Der Bader war für das Schröpfen zuständig
Ausführlich erläuterte Chronist Ludwig Rendle auch den Tätigkeitsbereich des früher sehr angesehenen Berufs der Bader. Diese „Alleskönner“ waren nicht nur für die Körperreinigung sowie als Haar- und Bartscherer, sondern auch für die ärztliche und zahnärztliche Versorgung zuständig. Laut Regelung musste jeder Bewohner von Oberroth einmal monatlich zur Badstube kommen. Diese wurde über eine hölzerne Rohrleitung mit Wasser aus der Roth versorgt. Das Holz für die Beheizung wurde von der Gemeinde kostenlos geliefert. Als wichtige Aufgabe der damals während einer vierjährigen Ausbildung geschulten Bader beschrieb der Chronist die damalige Anwendung von Aderlass und Schröpfen.
Bei gesundheitlichen Problemen wandten sich zum Ende des 19. Jahrhunderts auch viele Oberrother an Jule Bernauer. Als Zeitzeugin berichtete die 89-jährige Gertrud Drexler aus Bellenberg, wie die örtliche Heilerin ihre Mutter mithilfe einer aus Weinessig und Kräutern gemischten Tinktur von Haarausfall befreit habe. „Meine an Mumps erkrankte Schwester wurde von Jule ebenfalls geheilt“, erinnerte sie sich. „Auch bei Gürtelrose oder Mundfäule fand man bei ihr Hilfe“, berichtete die 88-jährige Magdalena Springer. Durch Abbeten habe die Heilerin sämtliche Oberrother Kinder von der sogenannten „englischen Krankheit“ (Rachitis) befreit.

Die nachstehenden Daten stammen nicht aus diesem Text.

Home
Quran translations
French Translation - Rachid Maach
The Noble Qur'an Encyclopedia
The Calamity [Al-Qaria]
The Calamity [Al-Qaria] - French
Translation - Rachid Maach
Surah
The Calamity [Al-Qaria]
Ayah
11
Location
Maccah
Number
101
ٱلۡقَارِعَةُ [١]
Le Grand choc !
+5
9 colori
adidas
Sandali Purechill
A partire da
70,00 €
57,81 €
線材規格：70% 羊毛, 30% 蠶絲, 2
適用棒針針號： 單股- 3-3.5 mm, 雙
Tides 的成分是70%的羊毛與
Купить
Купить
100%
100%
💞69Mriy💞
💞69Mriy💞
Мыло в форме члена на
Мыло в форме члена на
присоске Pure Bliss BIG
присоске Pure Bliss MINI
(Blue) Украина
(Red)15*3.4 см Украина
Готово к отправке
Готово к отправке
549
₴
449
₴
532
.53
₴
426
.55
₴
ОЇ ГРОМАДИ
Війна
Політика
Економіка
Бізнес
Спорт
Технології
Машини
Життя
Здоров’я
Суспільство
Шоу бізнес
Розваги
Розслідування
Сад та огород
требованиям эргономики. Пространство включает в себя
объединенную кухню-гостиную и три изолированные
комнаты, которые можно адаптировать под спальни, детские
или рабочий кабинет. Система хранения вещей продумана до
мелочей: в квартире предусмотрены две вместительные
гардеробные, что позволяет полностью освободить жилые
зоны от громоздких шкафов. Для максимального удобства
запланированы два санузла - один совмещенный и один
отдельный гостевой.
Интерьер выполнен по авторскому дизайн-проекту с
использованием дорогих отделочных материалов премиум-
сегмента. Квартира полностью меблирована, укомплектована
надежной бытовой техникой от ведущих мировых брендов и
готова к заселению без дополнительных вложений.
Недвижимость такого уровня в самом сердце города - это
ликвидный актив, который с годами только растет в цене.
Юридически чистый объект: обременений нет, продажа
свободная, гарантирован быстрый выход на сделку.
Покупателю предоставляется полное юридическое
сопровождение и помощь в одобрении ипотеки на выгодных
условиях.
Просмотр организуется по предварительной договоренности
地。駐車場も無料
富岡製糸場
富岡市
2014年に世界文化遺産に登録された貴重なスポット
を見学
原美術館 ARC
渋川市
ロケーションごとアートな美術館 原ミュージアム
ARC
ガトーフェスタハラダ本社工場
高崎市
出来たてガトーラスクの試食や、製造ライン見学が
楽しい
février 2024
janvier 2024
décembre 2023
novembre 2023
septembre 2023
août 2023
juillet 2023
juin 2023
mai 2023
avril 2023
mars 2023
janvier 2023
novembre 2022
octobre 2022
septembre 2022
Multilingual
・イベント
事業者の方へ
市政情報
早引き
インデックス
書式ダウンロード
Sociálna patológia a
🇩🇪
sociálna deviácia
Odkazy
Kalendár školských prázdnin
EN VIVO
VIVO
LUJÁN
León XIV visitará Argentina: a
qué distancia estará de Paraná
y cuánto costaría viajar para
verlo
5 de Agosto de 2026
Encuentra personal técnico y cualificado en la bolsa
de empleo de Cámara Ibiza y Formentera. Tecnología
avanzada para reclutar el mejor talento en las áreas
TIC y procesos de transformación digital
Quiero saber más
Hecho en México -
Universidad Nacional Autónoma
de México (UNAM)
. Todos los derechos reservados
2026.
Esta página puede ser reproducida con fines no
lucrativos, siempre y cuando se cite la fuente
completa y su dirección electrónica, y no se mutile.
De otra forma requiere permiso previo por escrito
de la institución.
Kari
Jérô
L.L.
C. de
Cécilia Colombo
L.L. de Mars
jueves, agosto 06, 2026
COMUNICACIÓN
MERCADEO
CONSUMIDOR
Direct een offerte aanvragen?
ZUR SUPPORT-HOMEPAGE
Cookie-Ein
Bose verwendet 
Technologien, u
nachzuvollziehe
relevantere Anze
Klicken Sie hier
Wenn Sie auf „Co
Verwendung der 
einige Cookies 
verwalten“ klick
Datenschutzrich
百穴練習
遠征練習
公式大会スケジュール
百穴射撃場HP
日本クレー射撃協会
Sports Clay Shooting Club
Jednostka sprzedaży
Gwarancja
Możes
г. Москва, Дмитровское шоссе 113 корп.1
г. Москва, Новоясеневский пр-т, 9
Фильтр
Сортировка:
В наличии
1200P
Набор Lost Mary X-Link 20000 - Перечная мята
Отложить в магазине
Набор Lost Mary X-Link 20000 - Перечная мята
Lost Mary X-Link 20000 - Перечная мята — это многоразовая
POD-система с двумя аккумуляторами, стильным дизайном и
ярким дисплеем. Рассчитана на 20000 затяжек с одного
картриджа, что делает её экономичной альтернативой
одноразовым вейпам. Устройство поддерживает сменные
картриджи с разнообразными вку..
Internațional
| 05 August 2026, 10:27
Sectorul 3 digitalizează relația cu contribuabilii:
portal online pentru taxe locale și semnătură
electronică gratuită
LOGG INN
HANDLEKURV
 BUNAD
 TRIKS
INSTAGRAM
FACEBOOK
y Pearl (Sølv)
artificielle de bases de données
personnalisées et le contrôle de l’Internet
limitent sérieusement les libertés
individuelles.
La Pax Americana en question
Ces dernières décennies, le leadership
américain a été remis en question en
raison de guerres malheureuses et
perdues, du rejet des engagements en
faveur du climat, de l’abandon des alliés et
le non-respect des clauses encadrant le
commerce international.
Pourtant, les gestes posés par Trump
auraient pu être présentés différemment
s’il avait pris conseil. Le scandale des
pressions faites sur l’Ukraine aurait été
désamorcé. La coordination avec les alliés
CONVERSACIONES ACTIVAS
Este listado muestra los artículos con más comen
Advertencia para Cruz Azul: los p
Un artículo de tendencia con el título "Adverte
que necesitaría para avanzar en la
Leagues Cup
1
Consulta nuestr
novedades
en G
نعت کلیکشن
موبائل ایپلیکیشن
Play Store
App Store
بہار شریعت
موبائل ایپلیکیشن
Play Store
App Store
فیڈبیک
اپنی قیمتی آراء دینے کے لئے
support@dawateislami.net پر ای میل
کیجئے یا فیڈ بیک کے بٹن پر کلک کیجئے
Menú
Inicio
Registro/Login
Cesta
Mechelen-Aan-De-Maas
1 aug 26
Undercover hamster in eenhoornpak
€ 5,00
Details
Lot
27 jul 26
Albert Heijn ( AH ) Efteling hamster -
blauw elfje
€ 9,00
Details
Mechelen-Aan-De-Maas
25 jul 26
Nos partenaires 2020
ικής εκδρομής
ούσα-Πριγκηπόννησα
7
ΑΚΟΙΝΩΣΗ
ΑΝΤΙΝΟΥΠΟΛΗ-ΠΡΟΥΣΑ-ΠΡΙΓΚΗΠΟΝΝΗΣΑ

Im Physikatsbericht von 1860 heißt es wörtlich: „Der Aberglaube hingegen ist noch in allen Schüchten der Bevölkerung ziemlich stark, u. täglich hat der Arzt damit zu kämpfen.“
Eine wahre Kriminalgeschichte aus Oberroth
Gemeinsam mit Klassenkameraden hatte der 92-jährige Erwin Springer am 24. April 1945 den Absturz einer Militärmaschine bei Oberroth beobachtet. „Es war eine Me 262, die in den Messerschmidt-Werken in Augsburg gebaut wurde“, berichtete er. Der 94-jährigen Viktoria Thoma aus Illertissen ist das damalige Kriegsgeschehen, bei dem sich ein Soldat mit Hilfe seines Fallschirms retten konnte, noch in guter Erinnerung. Schließlich ist ihre spätere Schwägerin durch dieses Ereignis zu einem ganz besonderen Brautkleid aus Fallschirmseide gekommen.
Zum Abschluss des sehr gut besuchten, informativen Blicks in die Geschichte von Oberroth brachte der örtliche Theaterverein eine sich um die Chronik rankende wahre Kriminalgeschichte auf die Bühne. Im Stück „Wie aus einer Betrügerin eine Wohltäterin“ führten die Akteure spannend und amüsant vor Augen, welchen Umständen die Oberrother ihr im Jahr 1796 errichtetes Benefiziatenhaus zu verdanken hatten.